Prices up after a mixed week for oil markets

Oil prices fell slightly in early trading this morning (Friday) after a sharp tumble from earlier in the week as fears of rising interest rates and worsening economic conditions wiped out some of the gains.

Since last Friday (June 16th) into the early part of this week oil markets rallied as higher Chinese demand and OPEC+ supply cuts lifted prices, despite expected weakness in the global economy and the prospect for further interest rate hikes.

Also supporting crude are the voluntary output cuts implemented in May by the Organization of the Petroleum Exporting Countries (OPEC) and its allies, plus an additional cut by Saudi Arabia in July. Russian Energy Minister Nikolai Shulginov said it was "realistic" to reach oil prices of around $80 per barrel, Russian state news agencies reported.

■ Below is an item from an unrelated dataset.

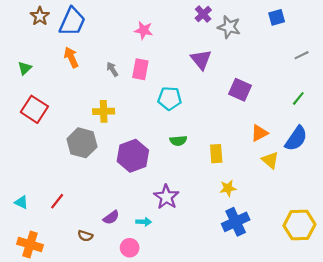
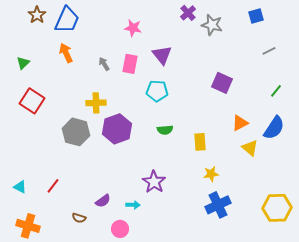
gray line: (302, 55) -> (269, 51), moved
purple triangle: (201, 60) -> (162, 55), moved
purple hexagon: (133, 156) -> (117, 129), moved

Shulginov also said Russian oil and gas condensate production is expected to fall by around 20 million tonnes (400,000 barrels per day) this year, reiterating Russia's expectations.

In Iran, crude exports and oil output have hit new highs in 2023 despite U.S. sanctions, according to consultants, shipping data and a source familiar with the matter, adding to global supply when other producers are limiting output.

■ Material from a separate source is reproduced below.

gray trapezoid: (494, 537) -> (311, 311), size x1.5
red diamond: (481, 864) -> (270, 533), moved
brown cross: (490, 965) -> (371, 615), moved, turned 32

Oil has also gained this week on hopes of growing Chinese demand. China's refinery throughput rose in May to its second-highest total on record and Kuwait Petroleum Corp's CEO expects Chinese demand to keep climbing during the second half.

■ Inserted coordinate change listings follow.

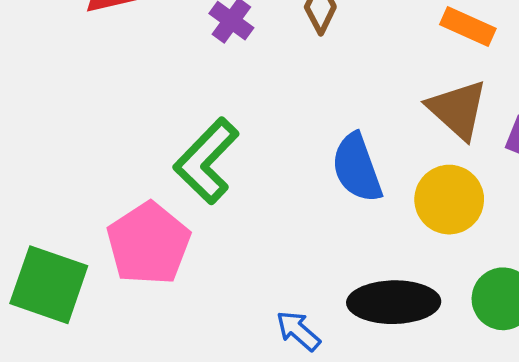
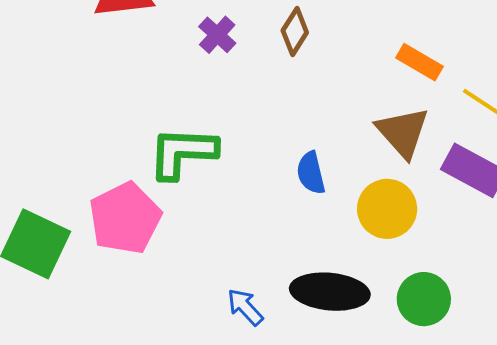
green L-shape: (206, 161) -> (183, 153), turned 42
blue semicircle: (357, 168) -> (311, 173), size x0.7

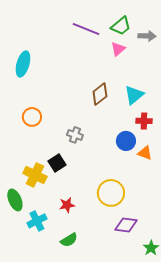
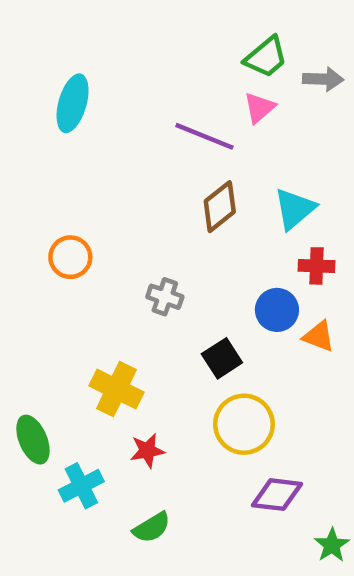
purple line: (86, 29) -> (204, 136), moved
cyan ellipse: (23, 64) -> (73, 103), moved
black square: (57, 163) -> (222, 358), moved
yellow cross: (35, 175) -> (116, 389), moved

However,  markets were shocked nursing a 4% fall from Thursday after the Bank of England hiked rates by a bigger-than-expected margin, while Federal Reserve Chair Jerome Powell reiterated the central bank’s plan for more rate hikes.

The bigger-than-expected rate hike from the BoE came after data showed British inflation unexpectedly grew through May. The trend is likely to attract more hikes from the central bank, with markets raising their expectations for the BoE’s terminal rate this year.

The U.S. dollar also strengthened on Thursday after the Fed’s Powell and other members of the central bank said that at least two more interest rate hikes were warranted, given high inflation levels in the country.

The comments, coupled with the shock BoE decision, fed into fears that economic conditions will worsen amid rising interest rates, denting oil demand this year. Fed members James Bullard, Ralph Bostic, and Loretta Mester are set to speak later on Friday, and potentially offer more cues on the path of U.S. interest rates.

Markets are widely pricing in an at least 25 basis point hike by the Fed in July.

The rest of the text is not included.